Required action:
The records below are to be reproduced exactly, with every picture left out.

Data for this task:
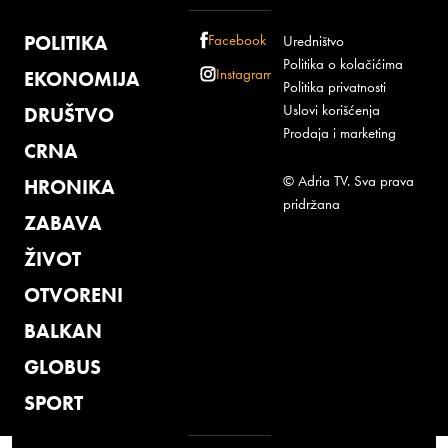
POLITIKA
Facebook
Uredništvo
Politika o kolačićima
Instagram
EKONOMIJA
Politika privatnosti
Uslovi korišćenja
DRUŠTVO
Prodaja i marketing
CRNA
© Adria TV. Sva prava
HRONIKA
pridržana
ZABAVA
ŽIVOT
OTVORENI
BALKAN
GLOBUS
SPORT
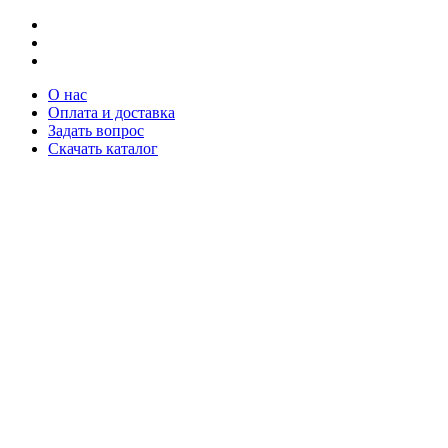
О нас
Оплата и доставка
Задать вопрос
Скачать каталог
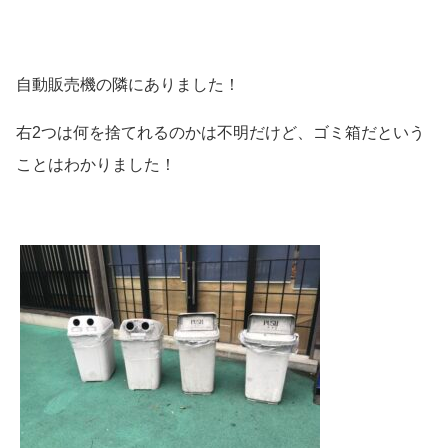
自動販売機の隣にありました！
右2つは何を捨てれるのかは不明だけど、ゴミ箱だという
ことはわかりました！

Your response:
POLITIKA
Facebook
Uredništvo
Politika o kolačićima
Instagram
EKONOMIJA
Politika privatnosti
Uslovi korišćenja
DRUŠTVO
Prodaja i marketing
CRNA
© Adria TV. Sva prava
HRONIKA
pridržana
ZABAVA
ŽIVOT
OTVORENI
BALKAN
GLOBUS
SPORT
О нас
Оплата и доставка
Задать вопрос
Скачать каталог
自動販売機の隣にありました！
右2つは何を捨てれるのかは不明だけど、ゴミ箱だという
ことはわかりました！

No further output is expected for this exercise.